My point is that IT doesn't (and shouldn't) need to know about employee pay. Extending the Employee class to HR, Accounting and IT is a bad design.

You're violating ISP here. The Employee class can implement IThingThatGetsPaid, but IThingThatHasNetworkAccess should know nothing about pay.

The Employee itself should have the minimal amount of information it needs. Prefer interacting with an object through a small API surface. It's not "smearing a concept across domains", it's the exact opposite. It's confining a concept to the appropriate domain.

The original design pollutes the Employee interface with multiple concerns.

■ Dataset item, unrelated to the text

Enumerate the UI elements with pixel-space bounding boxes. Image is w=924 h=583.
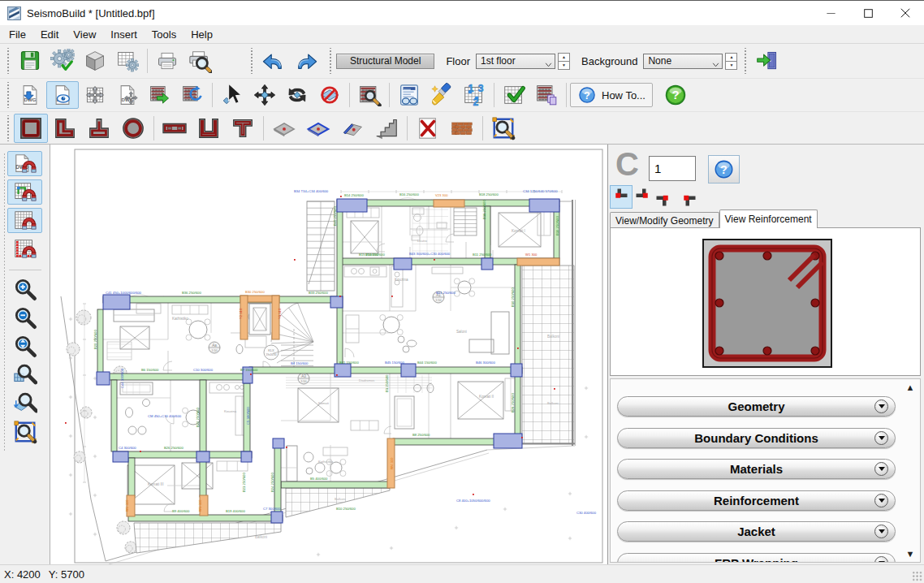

> IT doesn't (and shouldn't) need to know about employee pay

Project Budgeting, is one concern. You may not need to know the exact cost, but, having a hourly rate is useful.

"A,B & C 80 hrs a piece, how much for the budget ?" Don't know have to ask HR for ....


I don't know where you work but I generally find that employees do not calculate their own pay, apart from maybe reporting hours they tend to not be involved in the transaction at all, HR does the work and deposits it to the employees bank account.

If we subscribe to the idea that OO should model the real world (I don't) then the HR class is definitely where the work should be done.


> employees do not calculate their own pay

My paychecks list the hours and rate paid, more often than not. But dispensing with that (because it's not relevant), a class isn't an actor-model. The tried-and-true Class Car->Drive() example (the car is doing something) is a contrived way to illustrate one of the ways a class can be used, as a learning tool. You don't want to create systems with that mentality, as it will always disappoint and spawn countless new webs of inheritance as time goes on.

This is all hand waving, but that's a rather important issue to realize. There's no science behind design yet and it hasn't changed since the late 90s (when I started). My experience teaches me as with your own. I am afraid we'll just have to agree to disagree.